++++ Material for the task ++++

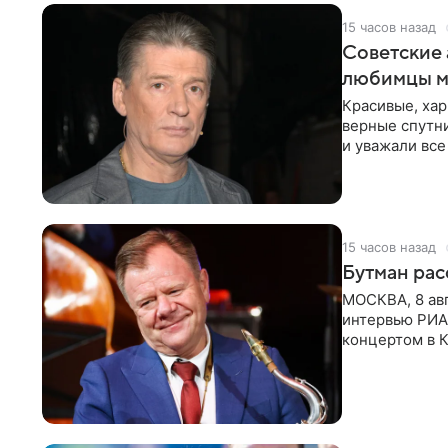
15 часов назад
Советские 
любимцы м
Красивые, ха
верные спутни
и уважали все
в
15 часов назад
Бутман рас
МОСКВА, 8 ав
интервью РИА
концертом в К
друзья —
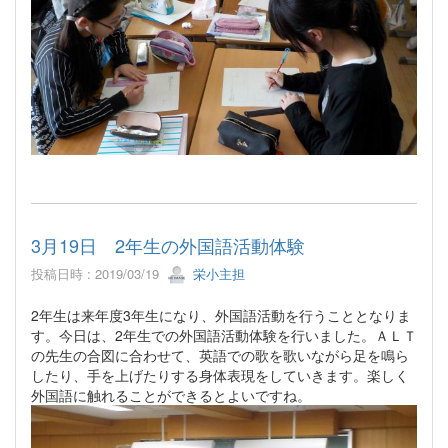
3月19日 2年生の外国語活動体験
投稿日時 : 2019/03/19
栄小主担
2年生は来年度3年生になり、外国語活動を行うこととなりま
す。今日は、2年生での外国語活動体験を行いました。ＡＬＴ
の先生の合図に合わせて、英語での歌を歌いながら足を鳴ら
したり、手を上げたりする身体表現をしていきます。楽しく
外国語に触れることができるとよいですね。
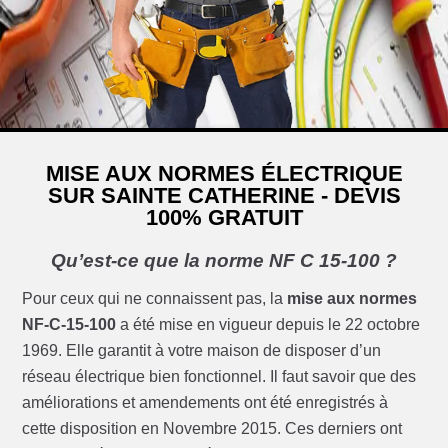
MISE AUX NORMES ÉLECTRIQUE
SUR SAINTE CATHERINE - DEVIS
100% GRATUIT
Qu’est-ce que la norme NF C 15-100 ?
Pour ceux qui ne connaissent pas, la
mise aux normes
NF-C-15-100
a été mise en vigueur depuis le 22 octobre
1969. Elle garantit à votre maison de disposer d’un
réseau électrique bien fonctionnel. Il faut savoir que des
améliorations et amendements ont été enregistrés à
cette disposition en Novembre 2015. Ces derniers ont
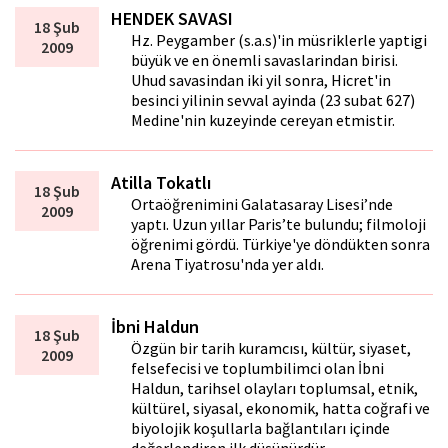
HENDEK SAVASI
18 Şub
Hz. Peygamber (s.a.s)'in müsriklerle yaptigi
2009
büyük ve en önemli savaslarindan birisi.
Uhud savasindan iki yil sonra, Hicret'in
besinci yilinin sevval ayinda (23 subat 627)
Medine'nin kuzeyinde cereyan etmistir.
Atilla Tokatlı
18 Şub
Ortaöğrenimini Galatasaray Lisesi’nde
2009
yaptı. Uzun yıllar Paris’te bulundu; filmoloji
öğrenimi gördü. Türkiye'ye döndükten sonra
Arena Tiyatrosu'nda yer aldı.
İbni Haldun
18 Şub
Özgün bir tarih kuramcısı, kültür, siyaset,
2009
felsefecisi ve toplumbilimci olan İbni
Haldun, tarihsel olayları toplumsal, etnik,
kültürel, siyasal, ekonomik, hatta coğrafi ve
biyolojik koşullarla bağlantıları içinde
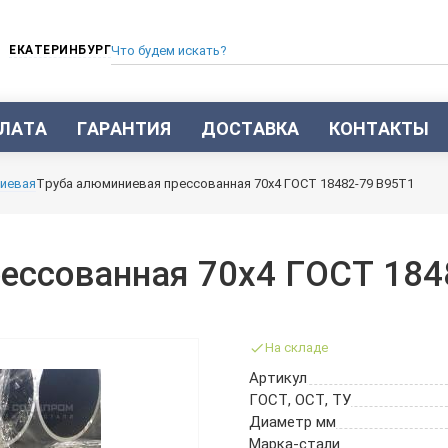
ЕКАТЕРИНБУРГ
ЛАТА
ГАРАНТИЯ
ДОСТАВКА
КОНТАКТЫ
ТРУБА СТАЛЬНАЯ БЕСШОВНАЯ
иевая
Труба алюминиевая прессованная 70х4 ГОСТ 18482-79 В95Т1
ТРУБА БЕСШОВНАЯ ХОЛОДНОКАТАНАЯ
ТРУБА БЕСШОВНАЯ 12Х18Н10Т
ТРУБА СТАЛЬНАЯ ОЦИНКОВАННАЯ
ессованная 70х4 ГОСТ 184
ТРУБА ТОЛСТОСТЕННАЯ
ТРУБА ЭЛЕКТРОСВАРНАЯ СТАЛЬНАЯ
ТРУБА ВОДОГАЗОПРОВОДНАЯ ВГП
На складе
ТРУБА ПРОФИЛЬНАЯ
Артикул
ТРУБА ЛЕГИРОВАННАЯ
ГОСТ, ОСТ, ТУ
ТРУБЫ ИЗ УГЛЕРОДИСТОЙ СТАЛИ
Диаметр мм
ТРУБА ГАЗЛИФТНАЯ
Марка-стали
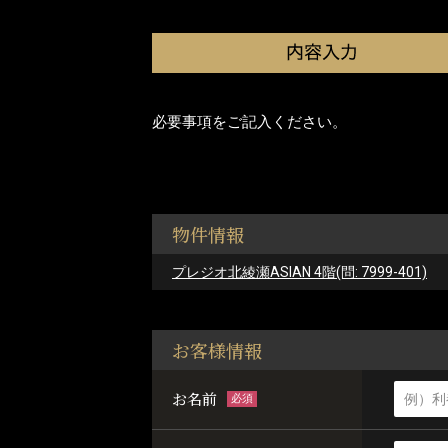
必要事項をご記入ください。
物件情報
プレジオ北綾瀬ASIAN 4階(問: 7999-401)
お客様情報
お名前
必須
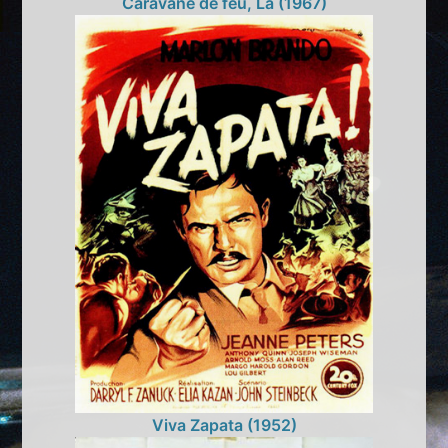
Caravane de feu, La (1967)
Viva Zapata (1952)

++++

Action item: Copy out the entries exactly. No pictures.

Solution:
15 часов назад
Советские 
любимцы м
Красивые, ха
верные спутни
и уважали все
в
15 часов назад
Бутман рас
МОСКВА, 8 ав
интервью РИА
концертом в К
друзья —
3月19日 2年生の外国語活動体験
投稿日時 : 2019/03/19
栄小主担
2年生は来年度3年生になり、外国語活動を行うこととなりま
す。今日は、2年生での外国語活動体験を行いました。ＡＬＴ
の先生の合図に合わせて、英語での歌を歌いながら足を鳴ら
したり、手を上げたりする身体表現をしていきます。楽しく
外国語に触れることができるとよいですね。
MISE AUX NORMES ÉLECTRIQUE
SUR SAINTE CATHERINE - DEVIS
100% GRATUIT
Qu’est-ce que la norme NF C 15-100 ?
Pour ceux qui ne connaissent pas, la
mise aux normes
NF-C-15-100
a été mise en vigueur depuis le 22 octobre
1969. Elle garantit à votre maison de disposer d’un
réseau électrique bien fonctionnel. Il faut savoir que des
améliorations et amendements ont été enregistrés à
cette disposition en Novembre 2015. Ces derniers ont
HENDEK SAVASI
18 Şub
Hz. Peygamber (s.a.s)'in müsriklerle yaptigi
2009
büyük ve en önemli savaslarindan birisi.
Uhud savasindan iki yil sonra, Hicret'in
besinci yilinin sevval ayinda (23 subat 627)
Medine'nin kuzeyinde cereyan etmistir.
Atilla Tokatlı
18 Şub
Ortaöğrenimini Galatasaray Lisesi’nde
2009
yaptı. Uzun yıllar Paris’te bulundu; filmoloji
öğrenimi gördü. Türkiye'ye döndükten sonra
Arena Tiyatrosu'nda yer aldı.
İbni Haldun
18 Şub
Özgün bir tarih kuramcısı, kültür, siyaset,
2009
felsefecisi ve toplumbilimci olan İbni
Haldun, tarihsel olayları toplumsal, etnik,
kültürel, siyasal, ekonomik, hatta coğrafi ve
biyolojik koşullarla bağlantıları içinde
ЕКАТЕРИНБУРГ
ЛАТА
ГАРАНТИЯ
ДОСТАВКА
КОНТАКТЫ
ТРУБА СТАЛЬНАЯ БЕСШОВНАЯ
иевая
Труба алюминиевая прессованная 70х4 ГОСТ 18482-79 В95Т1
ТРУБА БЕСШОВНАЯ ХОЛОДНОКАТАНАЯ
ТРУБА БЕСШОВНАЯ 12Х18Н10Т
ТРУБА СТАЛЬНАЯ ОЦИНКОВАННАЯ
ессованная 70х4 ГОСТ 184
ТРУБА ТОЛСТОСТЕННАЯ
ТРУБА ЭЛЕКТРОСВАРНАЯ СТАЛЬНАЯ
ТРУБА ВОДОГАЗОПРОВОДНАЯ ВГП
На складе
ТРУБА ПРОФИЛЬНАЯ
Артикул
ТРУБА ЛЕГИРОВАННАЯ
ГОСТ, ОСТ, ТУ
ТРУБЫ ИЗ УГЛЕРОДИСТОЙ СТАЛИ
Диаметр мм
ТРУБА ГАЗЛИФТНАЯ
Марка-стали
必要事項をご記入ください。
物件情報
プレジオ北綾瀬ASIAN 4階(問: 7999-401)
お客様情報
お名前
必須
Caravane de feu, La (1967)
Viva Zapata (1952)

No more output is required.